Your answer should be the records again, unchanged in wording and free of images.

### EXERCISE INPUTS ###

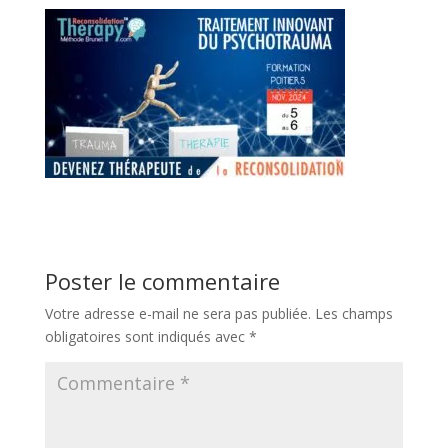
Poster le commentaire
Votre adresse e-mail ne sera pas publiée.
Les champs
obligatoires sont indiqués avec
*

###

SOLUTION:
Poster le commentaire
Votre adresse e-mail ne sera pas publiée.
Les champs
obligatoires sont indiqués avec
*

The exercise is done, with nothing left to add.